Ritesh Thawkar
2025
Time Travel: A Comprehensive Benchmark to Evaluate LMMs on Historical and Cultural Artifacts
Sara Ghaboura
|
Ketan Pravin More
|
Ritesh Thawkar
|
Wafa Al Ghallabi
|
Omkar Thawakar
|
Fahad Shahbaz Khan
|
Hisham Cholakkal
|
Salman Khan
|
Rao Muhammad Anwer
Findings of the Association for Computational Linguistics: ACL 2025
Understanding historical and cultural artifacts demands human expertise and advanced computational techniques, yet the process remains complex and time-intensive. While large multimodal models offer promising support, their evaluation and improvement require a standardized benchmark.
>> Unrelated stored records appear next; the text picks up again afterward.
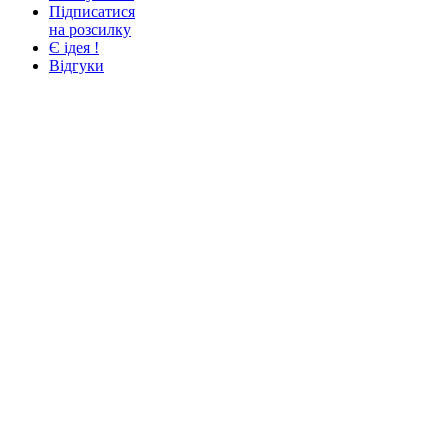
Підписатися
на розсилку
Є ідея !
Відгуки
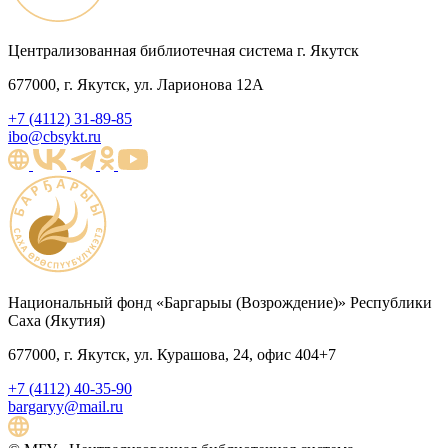
Централизованная библиотечная система г. Якутск
677000, г. Якутск, ул. Ларионова 12А
+7 (4112) 31-89-85
ibo@cbsykt.ru
Национальный фонд «Баргарыы (Возрождение)» Республики
Саха (Якутия)
677000, г. Якутск, ул. Курашова, 24, офис 404+7
+7 (4112) 40-35-90
bargaryy@mail.ru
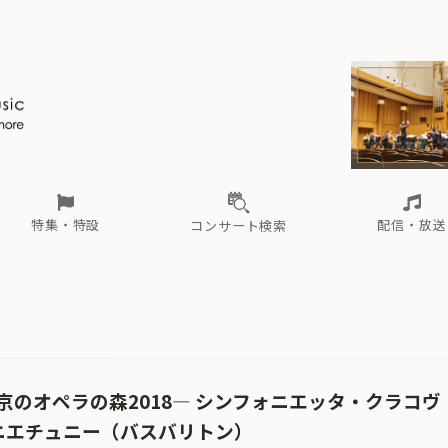
ール
（毎月更新）
東
電子版（無料・月刊）
トピックス
関西
フェスタサマーミューザKAWASAKI 2026
北海道・東北
注目公演
配布場所
インタビュー
中部
定期購読
中国・四国
CD新譜
N響＆東響 《7つ
九州・沖縄
書籍近刊
ロが推す！間違いないオーケストラコンサート
過去の特集
の先と
ブ配信スケジュール
さ
オーケストラの楽屋から
た
な
有料ライブ配信スケジュール
は
ま
や
海の向こうの音楽家
ら
わ
Aからの
載
特集・特設
配信・放送
コンサート検索
ール
（毎月更新）
東
電子版（無料・月刊）
トピックス
関西
フェスタサマーミューザKAWASAKI 2026
北海道・東北
注目公演
配布場所
インタビュー
中部
定期購読
中国・四国
CD新譜
N響＆東響 《7つ
九州・沖縄
書籍近刊
ロが推す！間違いないオーケストラコンサート
過去の特集
の先と
ブ配信スケジュール
さ
オーケストラの楽屋から
た
な
有料ライブ配信スケジュール
は
ま
や
海の向こうの音楽家
ら
わ
Aからの
載
のオペラの森2018― シンフォニエッタ・クラコヴ
・コニエチュニー（バスバリトン）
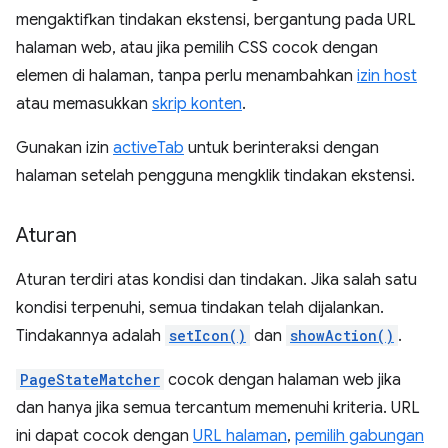
mengaktifkan tindakan ekstensi, bergantung pada URL
halaman web, atau jika pemilih CSS cocok dengan
elemen di halaman, tanpa perlu menambahkan
izin host
atau memasukkan
skrip konten
.
Gunakan izin
activeTab
untuk berinteraksi dengan
halaman setelah pengguna mengklik tindakan ekstensi.
Aturan
Aturan terdiri atas kondisi dan tindakan. Jika salah satu
kondisi terpenuhi, semua tindakan telah dijalankan.
Tindakannya adalah
setIcon()
dan
showAction()
.
PageStateMatcher
cocok dengan halaman web jika
dan hanya jika semua tercantum memenuhi kriteria. URL
ini dapat cocok dengan
URL halaman
,
pemilih gabungan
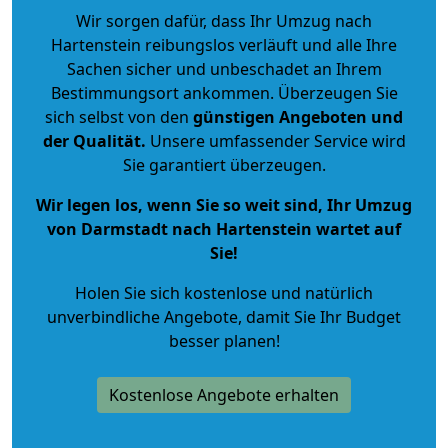
Wir sorgen dafür, dass Ihr Umzug nach
Hartenstein reibungslos verläuft und alle Ihre
Sachen sicher und unbeschadet an Ihrem
Bestimmungsort ankommen. Überzeugen Sie
sich selbst von den
günstigen Angeboten und
der Qualität
.
Unsere umfassender Service wird
Sie garantiert überzeugen.
Wir legen los, wenn Sie so weit sind, Ihr Umzug
von Darmstadt nach Hartenstein wartet auf
Sie!
Holen Sie sich kostenlose und natürlich
unverbindliche Angebote
, damit Sie Ihr Budget
besser planen!
Kostenlose Angebote erhalten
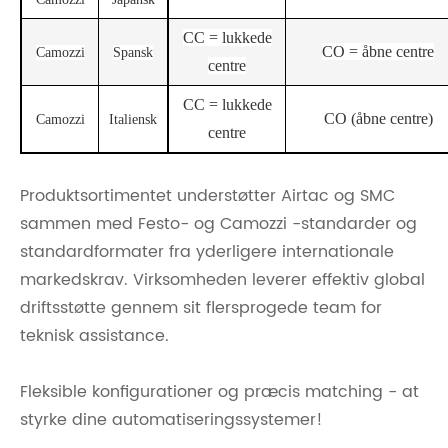
CC = lukkede
CO = åbne centre
Camozzi
Spansk
centre
CC = lukkede
CO (åbne centre)
Camozzi
Italiensk
centre
Produktsortimentet understøtter Airtac og SMC
sammen med Festo- og Camozzi -standarder og
standardformater fra yderligere internationale
markedskrav. Virksomheden leverer effektiv global
driftsstøtte gennem sit flersprogede team for
teknisk assistance.
Fleksible konfigurationer og præcis matching - at
styrke dine automatiseringssystemer!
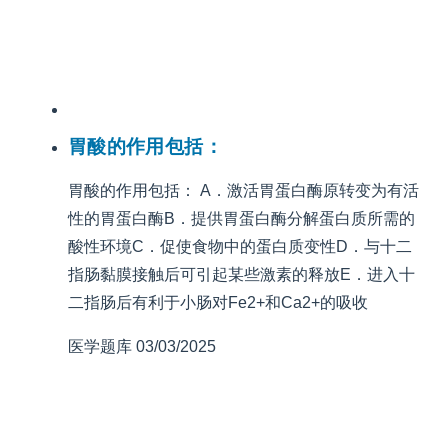
胃酸的作用包括：
胃酸的作用包括： A．激活胃蛋白酶原转变为有活
性的胃蛋白酶B．提供胃蛋白酶分解蛋白质所需的
酸性环境C．促使食物中的蛋白质变性D．与十二
指肠黏膜接触后可引起某些激素的释放E．进入十
二指肠后有利于小肠对Fe2+和Ca2+的吸收
医学题库
03/03/2025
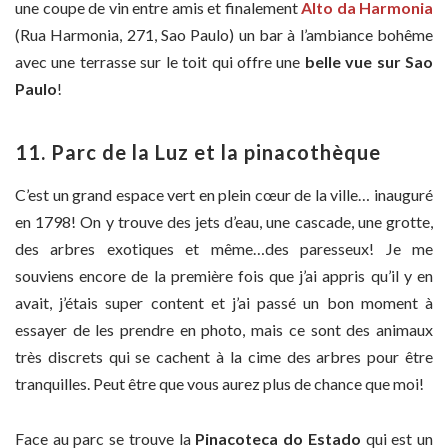
une coupe de vin entre amis et finalement
Alto da Harmonia
(Rua Harmonia, 271, Sao Paulo) un bar à l’ambiance bohême
avec une terrasse sur le toit qui offre une
belle vue sur Sao
Paulo
!
11. Parc de la Luz et la pinacothèque
C’est un grand espace vert en plein cœur de la ville… inauguré
en 1798! On y trouve des jets d’eau, une cascade, une grotte,
des arbres exotiques et même…des paresseux! Je me
souviens encore de la première fois que j’ai appris qu’il y en
avait, j’étais super content et j’ai passé un bon moment à
essayer de les prendre en photo, mais ce sont des animaux
très discrets qui se cachent à la cime des arbres pour être
tranquilles. Peut être que vous aurez plus de chance que moi!
Face au parc se trouve la
Pinacoteca do Estado
qui est un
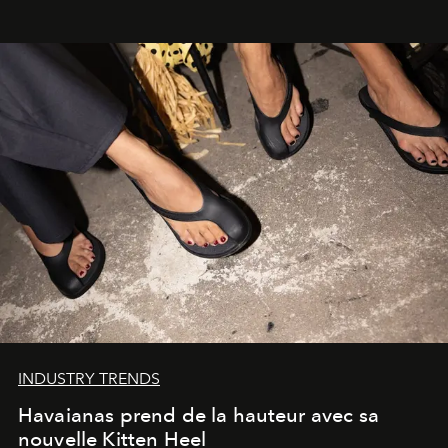
INDUSTRY TRENDS
Havaianas prend de la hauteur avec sa
nouvelle Kitten Heel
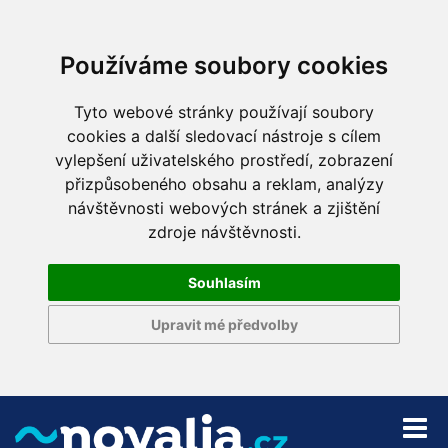
Používáme soubory cookies
Tyto webové stránky používají soubory
cookies a další sledovací nástroje s cílem
vylepšení uživatelského prostředí, zobrazení
přizpůsobeného obsahu a reklam, analýzy
návštěvnosti webových stránek a zjištění
zdroje návštěvnosti.
Souhlasím
Upravit mé předvolby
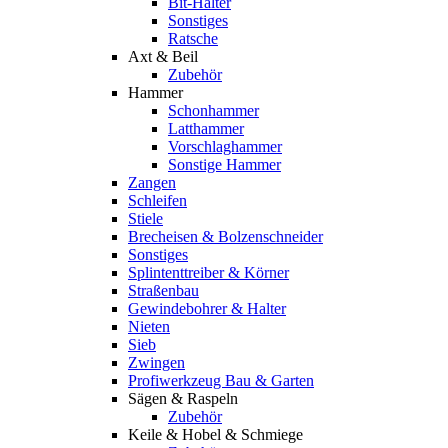
Bit-Halter
Sonstiges
Ratsche
Axt & Beil
Zubehör
Hammer
Schonhammer
Latthammer
Vorschlaghammer
Sonstige Hammer
Zangen
Schleifen
Stiele
Brecheisen & Bolzenschneider
Sonstiges
Splintenttreiber & Körner
Straßenbau
Gewindebohrer & Halter
Nieten
Sieb
Zwingen
Profiwerkzeug Bau & Garten
Sägen & Raspeln
Zubehör
Keile & Hobel & Schmiege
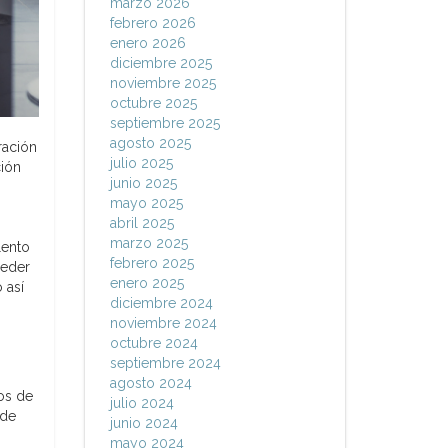
marzo 2026
febrero 2026
enero 2026
diciembre 2025
noviembre 2025
octubre 2025
septiembre 2025
agosto 2025
ración
julio 2025
ción
junio 2025
mayo 2025
abril 2025
marzo 2025
lento
febrero 2025
ceder
enero 2025
 así
diciembre 2024
noviembre 2024
octubre 2024
septiembre 2024
agosto 2024
os de
julio 2024
 de
junio 2024
mayo 2024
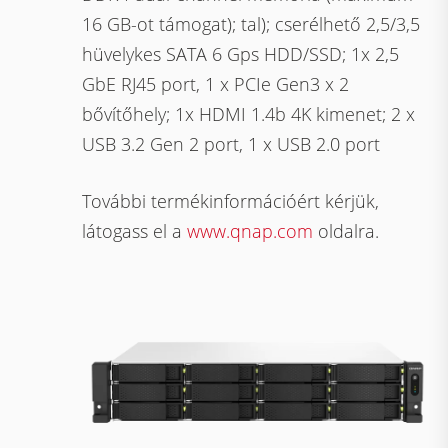
16 GB-ot támogat); tal); cserélhető 2,5/3,5
hüvelykes SATA 6 Gps HDD/SSD; 1x 2,5
GbE RJ45 port, 1 x PCIe Gen3 x 2
bővítőhely; 1x HDMI 1.4b 4K kimenet; 2 x
USB 3.2 Gen 2 port, 1 x USB 2.0 port
További termékinformációért kérjük,
látogass el a
www.qnap.com
oldalra.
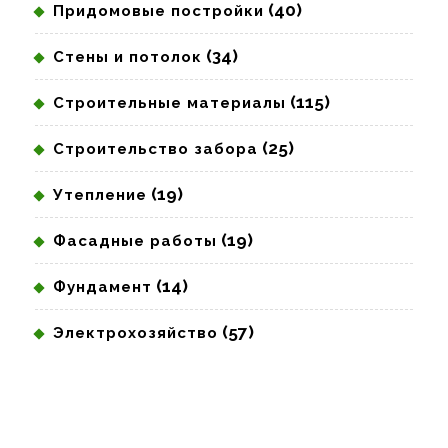
(40)
Придомовые постройки
(34)
Стены и потолок
(115)
Строительные материалы
(25)
Строительство забора
(19)
Утепление
(19)
Фасадные работы
(14)
Фундамент
(57)
Электрохозяйство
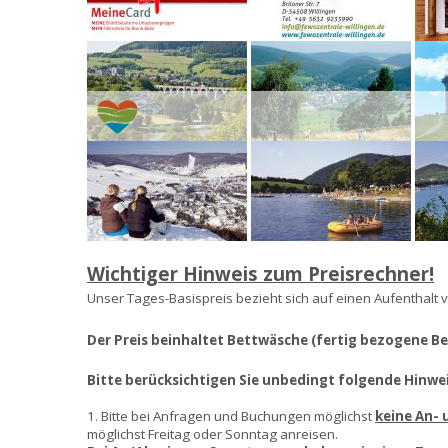
Wichtiger Hinweis zum Preisrechner!
Unser Tages-Basispreis bezieht sich auf einen Aufenthalt 
Der Preis beinhaltet Bettwäsche (fertig bezogene B
Bitte berücksichtigen Sie unbedingt folgende Hinwei
1. Bitte bei Anfragen und Buchungen möglichst
keine An-
möglichst Freitag oder Sonntag anreisen.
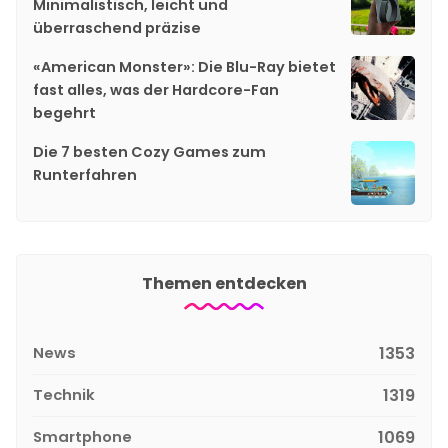
Minimalistisch, leicht und
überraschend präzise
«American Monster»: Die Blu-Ray bietet
fast alles, was der Hardcore-Fan
begehrt
Die 7 besten Cozy Games zum
Runterfahren
Themen entdecken
News
1353
Technik
1319
Smartphone
1069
To address this, we introduce TimeTravel, a benchmark of 10,250 expert-verified samples spanning 266 distinct cultures across 10 major historical regions. Designed for AI-driven analysis of manuscripts, artworks, inscriptions, and archaeological discoveries, TimeTravel provides a structured dataset and robust evaluation framework to assess AI models’ capabilities in classification, interpretation, and historical comprehension. By integrating AI with historical research, TimeTravel fosters AI-powered tools for historians, archaeologists, researchers, and cultural tourists to extract valuable insights while ensuring technology contributes meaningfully to historical discovery and cultural heritage preservation. We evaluate contemporary AI models on TimeTravel, highlighting their strengths and identifying areas for improvement. Our goal is to establish AI as a reliable partner in preserving cultural heritage, ensuring that technological advancements contribute meaningfully to historical discovery. We release the TimeTravel dataset and evaluation suite as open-source resources for culturally and historically informed research.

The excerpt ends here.